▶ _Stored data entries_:
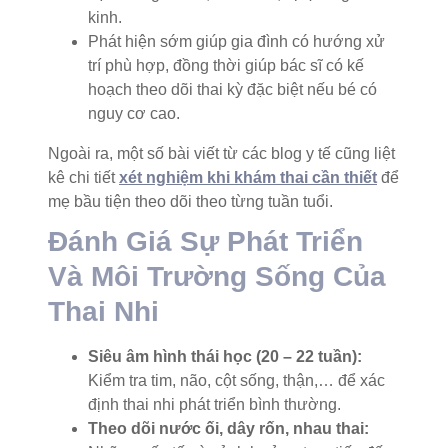
kinh.
Phát hiện sớm giúp gia đình có hướng xử
trí phù hợp, đồng thời giúp bác sĩ có kế
hoạch theo dõi thai kỳ đặc biệt nếu bé có
nguy cơ cao.
Ngoài ra, một số bài viết từ các blog y tế cũng liệt
kê chi tiết
xét nghiệm khi khám thai cần thiết
để
mẹ bầu tiện theo dõi theo từng tuần tuổi.
Đánh Giá Sự Phát Triển
Và Môi Trường Sống Của
Thai Nhi
Siêu âm hình thái học (20 – 22 tuần):
Kiểm tra tim, não, cột sống, thận,… để xác
định thai nhi phát triển bình thường.
Theo dõi nước ối, dây rốn, nhau thai:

▶ _Task to carry out_:
Copy nothing but the lines from the start of the entries through the line with "mẹ bầu tiện theo dõi theo từng tuần tuổi.". Write them out exactly, without pictures.

▶ _Written solution_:
kinh.
Phát hiện sớm giúp gia đình có hướng xử
trí phù hợp, đồng thời giúp bác sĩ có kế
hoạch theo dõi thai kỳ đặc biệt nếu bé có
nguy cơ cao.
Ngoài ra, một số bài viết từ các blog y tế cũng liệt
kê chi tiết
xét nghiệm khi khám thai cần thiết
để
mẹ bầu tiện theo dõi theo từng tuần tuổi.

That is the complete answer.